Fond of addressing troops and wearing uniforms, Mr. Xi, who was never a soldier, professionalized the party’s armed wing, the PLA.
“China puts out some impressive-looking recruiting videos, and they’re all about warfighting — not self-improvement and inclusiveness,” said Grant Newsham, a retired U.S. Marine colonel. “I’ve seen a few, and even I find them motivating.”
Lack of combat experience, which the PLA acknowledges, may not be a handicap, said Mr. Newsham, recalling the successes of U.S. troops in Operation Desert Storm against Iraq’s inferior forces: “Good training will get you quite a ways.”
‘Winning without fighting’
PLA’s physical power has been balanced with operational prudence under Mr. Xi. One reason concerns political demographics.
“I think the PLA is risk-averse. Among other things, it is a military of one-child-policy children, and parents have weighed in quite vigorously that they don’t want to see the military expose their only children to risk,” said David Keegan, a China expert at John Hopkins School of Advanced International Studies.
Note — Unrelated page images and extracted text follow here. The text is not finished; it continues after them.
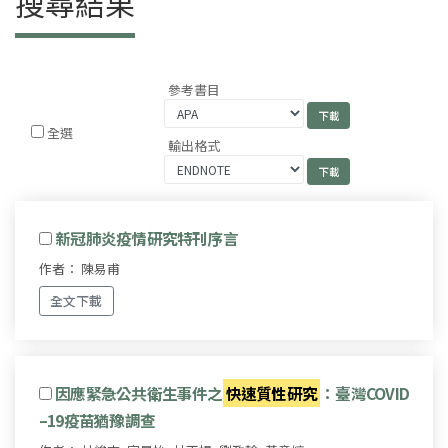
搜尋結果
參考書目
全選
輸出格式
新冠肺炎疫情研究特刊序言
作者： 陳易甫
全文下載
因應緊急公共衛生事件之
快速質性研究
：臺灣COVID
–19疫苗猶豫調查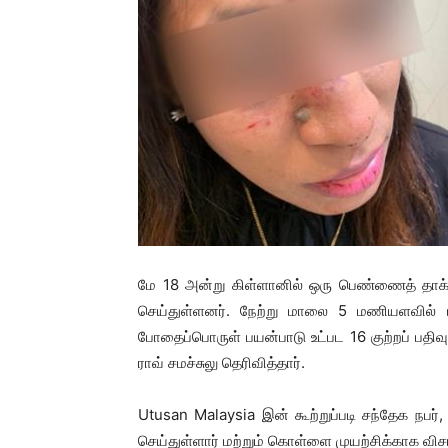
மே 18 அன்று கிள்ளானில் ஒரு பெண்ணைத் தாக்
செய்துள்ளனர். நேற்று மாலை 5 மணியளவில் பண
போதைப்பொருள் பயன்பாடு உட்பட 16 குற்றப் பதி
ராவ் சமச்சுலு தெரிவித்தார்.
Utusan Malaysia இன் கூற்றுப்படி சந்தேக ந
செய்துள்ளார் மற்றும் கொள்ளை முயற்சிக்காக விசார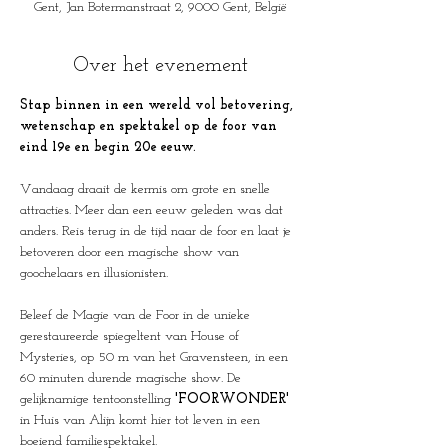
Gent, Jan Botermanstraat 2, 9000 Gent, België
Over het evenement
Stap binnen in een wereld vol betovering, 
wetenschap en spektakel op de foor van 
eind 19e en begin 20e eeuw.
Vandaag draait de kermis om grote en snelle 
attracties. Meer dan een eeuw geleden was dat 
anders. Reis terug in de tijd naar de foor en laat je 
betoveren door een magische show van 
goochelaars en illusionisten. 
Beleef de Magie van de Foor in de unieke 
gerestaureerde spiegeltent van House of 
Mysteries, op 50 m van het Gravensteen, in een 
60 minuten durende magische show. De 
gelijknamige tentoonstelling 
'FOORWONDER'
in Huis van Alijn komt hier tot leven in een 
boeiend familiespektakel.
Given China’s exposure to the global economy, its reliance on exports, and the storm of sanctions likely to follow any assault on Taiwan, Mr. Xi is constrained.
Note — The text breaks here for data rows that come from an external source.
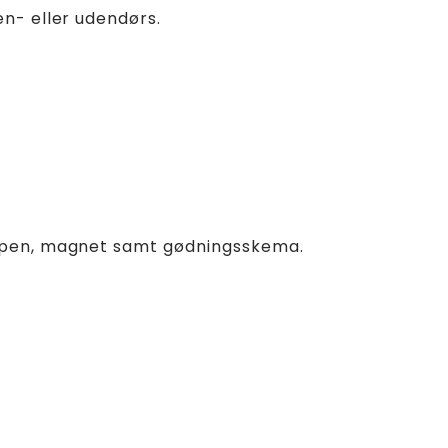
n- eller udendørs.
epen, magnet samt gødningsskema.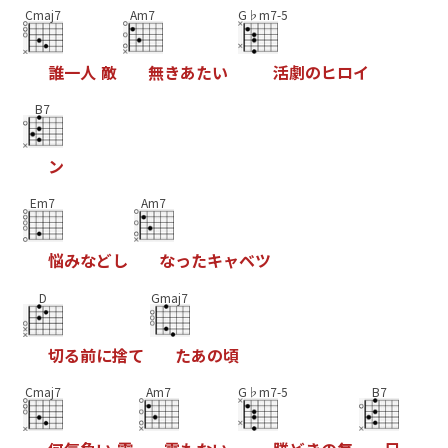
Cmaj7
Am7
G♭m7-5
誰
一
人
敵
無
き
あ
た
い
活
劇
の
ヒ
ロ
イ
B7
ン
Em7
Am7
悩
み
な
ど
し
な
っ
た
キ
ャ
ベ
ツ
D
Gmaj7
切
る
前
に
捨
て
た
あ
の
頃
Cmaj7
Am7
G♭m7-5
B7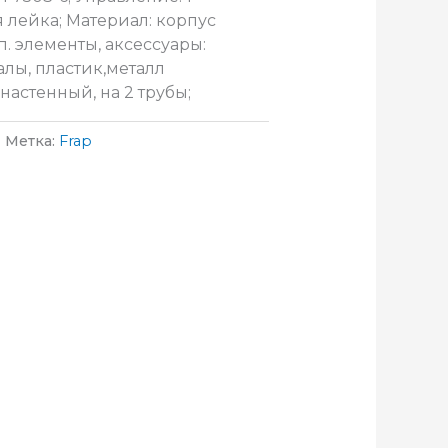
 лейка; Материал: корпус
п. элементы, аксессуары:
лы, пластик,металл
настенный, на 2 трубы;
Метка:
Frap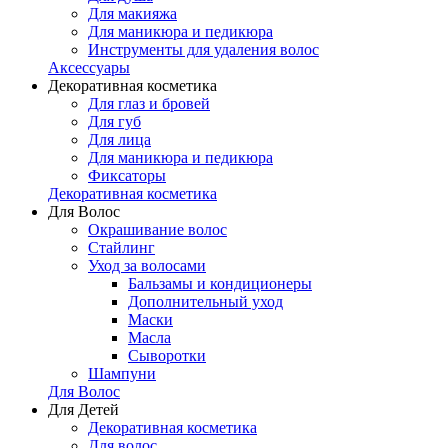
Для макияжа
Для маникюра и педикюра
Инструменты для удаления волос
Аксессуары
Декоративная косметика
Для глаз и бровей
Для губ
Для лица
Для маникюра и педикюра
Фиксаторы
Декоративная косметика
Для Волос
Окрашивание волос
Стайлинг
Уход за волосами
Бальзамы и кондиционеры
Дополнительный уход
Маски
Масла
Сыворотки
Шампуни
Для Волос
Для Детей
Декоративная косметика
Для волос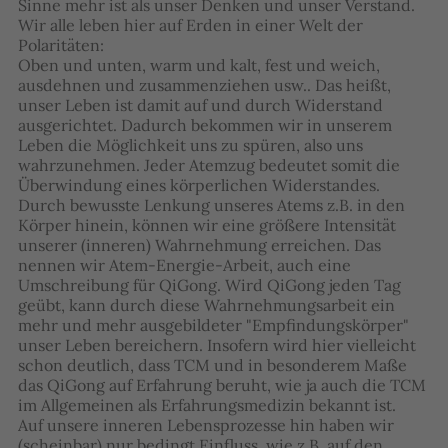
Sinne mehr ist als unser Denken und unser Verstand.
Wir alle leben hier auf Erden in einer Welt der
Polaritäten:
Oben und unten, warm und kalt, fest und weich,
ausdehnen und zusammenziehen usw.. Das heißt,
unser Leben ist damit auf und durch Widerstand
ausgerichtet. Dadurch bekommen wir in unserem
Leben die Möglichkeit uns zu spüren, also uns
wahrzunehmen. Jeder Atemzug bedeutet somit die
Überwindung eines körperlichen Widerstandes.
Durch bewusste Lenkung unseres Atems z.B. in den
Körper hinein, können wir eine größere Intensität
unserer (inneren) Wahrnehmung erreichen. Das
nennen wir Atem-Energie-Arbeit, auch eine
Umschreibung für QiGong. Wird QiGong jeden Tag
geübt, kann durch diese Wahrnehmungsarbeit ein
mehr und mehr ausgebildeter "Empfindungskörper"
unser Leben bereichern. Insofern wird hier vielleicht
schon deutlich, dass TCM und in besonderem Maße
das QiGong auf Erfahrung beruht, wie ja auch die TCM
im Allgemeinen als Erfahrungsmedizin bekannt ist.
Auf unsere inneren Lebensprozesse hin haben wir
(scheinbar) nur bedingt Einfluss, wie z.B. auf den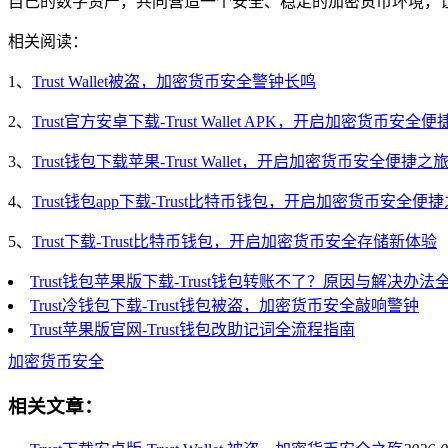
自己的数字资产，共同营造一个安全、稳定的加密货币环境，
相关阅读：
1、
Trust Wallet被盗，加密货币安全警钟长鸣
2、
Trust官方安卓下载-Trust Wallet APK，开启加密货币安全
3、
Trust钱包下载苹果-Trust Wallet，开启加密货币安全便捷之
4、
Trust钱包app下载-Trust比特币钱包，开启加密货币安全便
5、
Trust下载-Trust比特币钱包，开启加密货币安全存储新体验
Trust钱包苹果版下载-Trust钱包转账不了？原因与解决办法
Trust冷钱包下载-Trust钱包被盗，加密货币安全敲响警钟
Trust苹果版官网-Trust钱包改助记词全流程指南
加密货币安全
相关文章：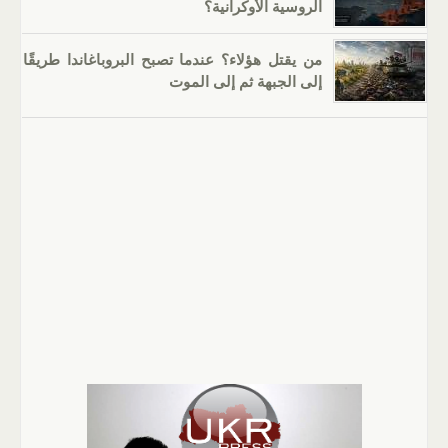
الروسية الأوكرانية؟
من يقتل هؤلاء؟ عندما تصبح البروباغاندا طريقًا
إلى الجبهة ثم إلى الموت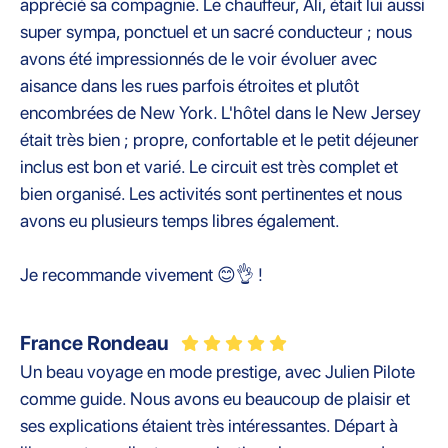
apprécié sa compagnie. Le chauffeur, Ali, était lui aussi
super sympa, ponctuel et un sacré conducteur ; nous
avons été impressionnés de le voir évoluer avec
aisance dans les rues parfois étroites et plutôt
encombrées de New York. L'hôtel dans le New Jersey
était très bien ; propre, confortable et le petit déjeuner
inclus est bon et varié. Le circuit est très complet et
bien organisé. Les activités sont pertinentes et nous
avons eu plusieurs temps libres également.
Je recommande vivement 😊👌 !
France Rondeau
Un beau voyage en mode prestige, avec Julien Pilote
comme guide. Nous avons eu beaucoup de plaisir et
ses explications étaient très intéressantes. Départ à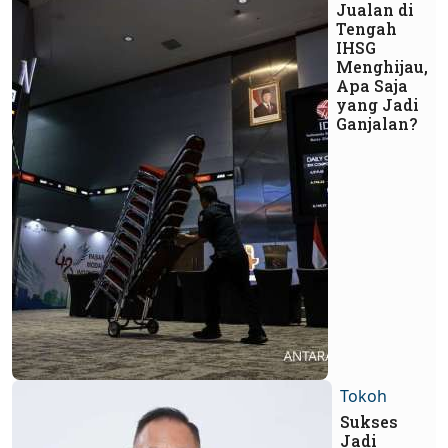
Jualan di
Tengah
IHSG
Menghijau,
Apa Saja
yang Jadi
Ganjalan?
Tokoh
Sukses
Jadi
“He is averse to chaos and acutely aware of risk,” said Mr. Thompson. “I don’t see with that mentality how he would see any benefit from a global conflict.”
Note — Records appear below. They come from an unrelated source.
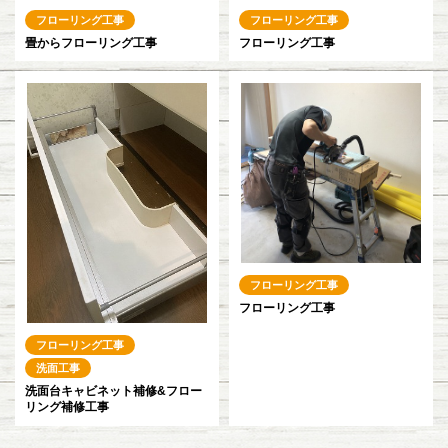
フローリング工事
フローリング工事
畳からフローリング工事
フローリング工事
フローリング工事
フローリング工事
フローリング工事
洗面工事
洗面台キャビネット補修&フロー
リング補修工事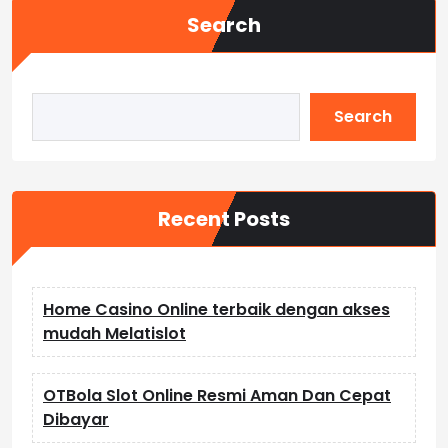
Search
Search
Recent Posts
Home Casino Online terbaik dengan akses
mudah Melatislot
OTBola Slot Online Resmi Aman Dan Cepat
Dibayar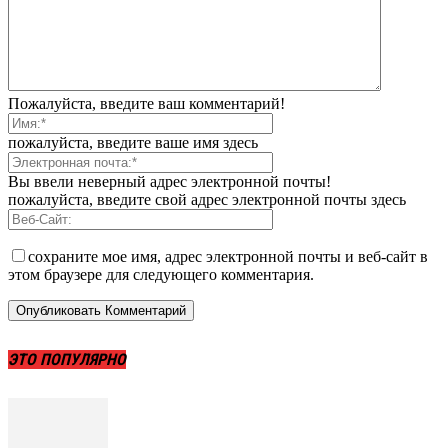
Пожалуйста, введите ваш комментарий!
пожалуйста, введите ваше имя здесь
Вы ввели неверный адрес электронной почты!
пожалуйста, введите свой адрес электронной почты здесь
сохраните мое имя, адрес электронной почты и веб-сайт в
этом браузере для следующего комментария.
ЭТО ПОПУЛЯРНО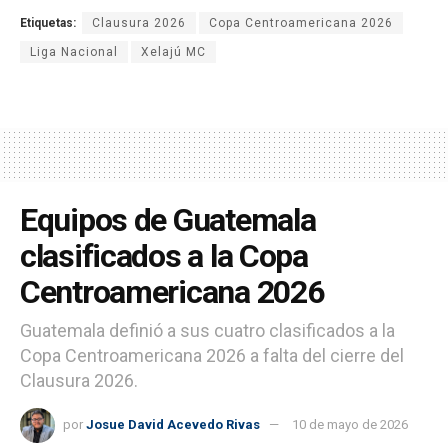
Etiquetas:
Clausura 2026
Copa Centroamericana 2026
Liga Nacional
Xelajú MC
Equipos de Guatemala
clasificados a la Copa
Centroamericana 2026
Guatemala definió a sus cuatro clasificados a la
Copa Centroamericana 2026 a falta del cierre del
Clausura 2026.
por
Josue David Acevedo Rivas
10 de mayo de 2026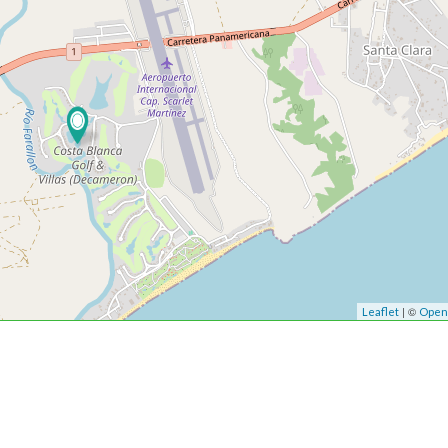
| ©
Leaflet
Open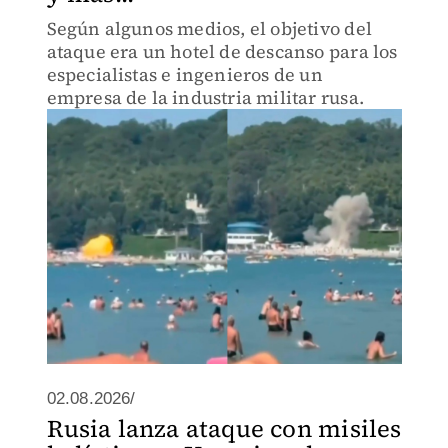
Según algunos medios, el objetivo del
ataque era un hotel de descanso para los
especialistas e ingenieros de un
empresa de la industria militar rusa.
02.08.2026/
Rusia lanza ataque con misiles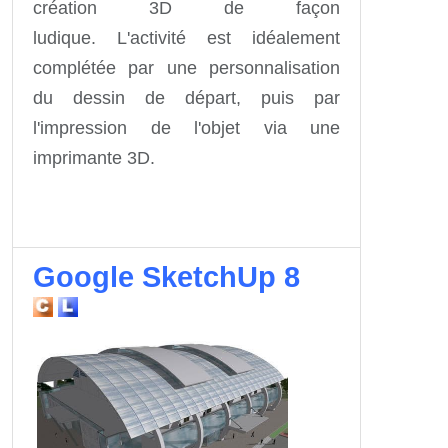
création 3D de façon
ludique. L'activité est idéalement
complétée par une personnalisation
du dessin de départ, puis par
l'impression de l'objet via une
imprimante 3D.
Google SketchUp 8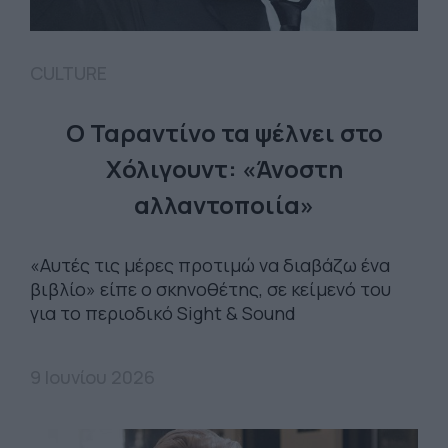
CULTURE
Ο Ταραντίνο τα ψέλνει στο
Χόλιγουντ: «Άνοστη
αλλαντοποιία»
«Αυτές τις μέρες προτιμώ να διαβάζω ένα
βιβλίο» είπε ο σκηνοθέτης, σε κείμενό του
για το περιοδικό Sight & Sound
9 Ιουνίου 2026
The Biden administration says China has continued to trade with Russia’s defense industry but has drawn a line at providing weapons for its war in Ukraine. In February, China called for all nuclear-armed states to embrace a “no-first-use” policy. In April, it resumed direct military-to-military talks with U.S. commanders halted during a tense period in 2023.
Recent events suggest Mr. Xi and his aides have personnel problems in senior party and PLA ranks, including a shake-up of the top leadership of China’s growing nuclear forces.
“Xi has purged the Rocket Force, the crown jewel of the PLA,” said Mr. Neill. “And he has had to sack his defense minister.”
The bottom line: China’s military is modernizing and beefing up, but its future deployment and mission remain in question.
“Xi is adroit at the operational space below the threshold of war,” said Mr. Neill. “The South China Sea reclamation operations were a masterstroke, as was the Djibouti base, and building a wide-ranging, global military.”
Battle evasion as a strategy has deep roots in China’s military thinking. Classical Chinese war strategist Sun Tzu advised: “The supreme art of war is to subdue the enemy without fighting.”
“That’s how the Chinese fight: So-called political warfare, subversion, gray-zone warfare and the non-kinetic parts of ‘unrestricted warfare’ — think economic, financial, biological, chemical/drug warfare and the granddaddy of them all, proxy warfare,” said Mr. Newsham, author of “When China Attacks.” The ultimate aim: “Getting your enemy’s elites to do your bidding.”
“China’s tactics short of war are intended to soften up an enemy, so … kinetic warfare isn’t even necessary — or else it’s somewhat easier because the enemy has been ground down,” Mr. Newsham said.